(Excerpts from a dataset)
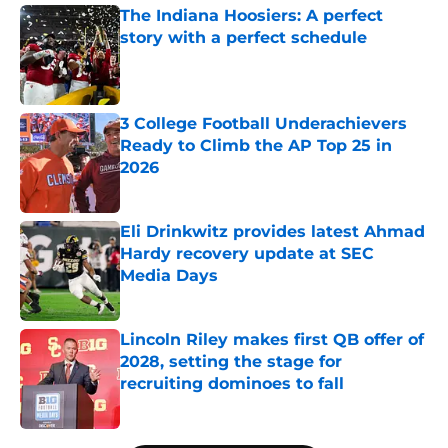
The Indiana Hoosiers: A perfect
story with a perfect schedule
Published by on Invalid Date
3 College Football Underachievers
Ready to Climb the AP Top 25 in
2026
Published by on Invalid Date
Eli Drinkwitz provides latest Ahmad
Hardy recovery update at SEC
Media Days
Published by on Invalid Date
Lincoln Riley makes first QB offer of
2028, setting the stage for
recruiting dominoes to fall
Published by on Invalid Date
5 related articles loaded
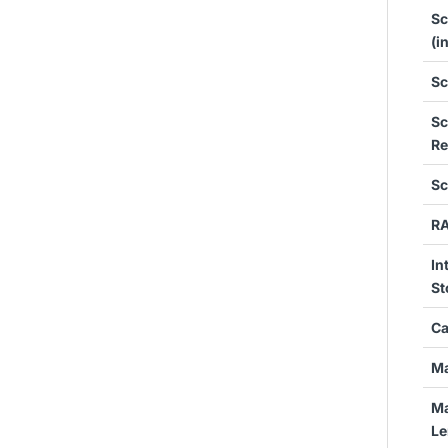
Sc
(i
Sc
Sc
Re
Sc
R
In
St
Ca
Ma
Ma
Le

--

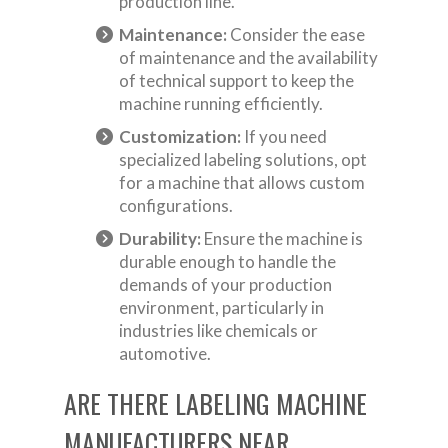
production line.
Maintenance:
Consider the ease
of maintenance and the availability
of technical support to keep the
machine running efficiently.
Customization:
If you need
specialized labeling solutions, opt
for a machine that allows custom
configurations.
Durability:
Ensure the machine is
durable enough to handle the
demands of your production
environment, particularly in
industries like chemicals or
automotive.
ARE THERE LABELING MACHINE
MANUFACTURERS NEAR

• [Required action] Please copy the lines above from the line with "specialized labeling solutions, opt" up to and including the line with "MANUFACTURERS NEAR", exactly as written and with nothing else.

• [Written answer]
specialized labeling solutions, opt
for a machine that allows custom
configurations.
Durability:
Ensure the machine is
durable enough to handle the
demands of your production
environment, particularly in
industries like chemicals or
automotive.
ARE THERE LABELING MACHINE
MANUFACTURERS NEAR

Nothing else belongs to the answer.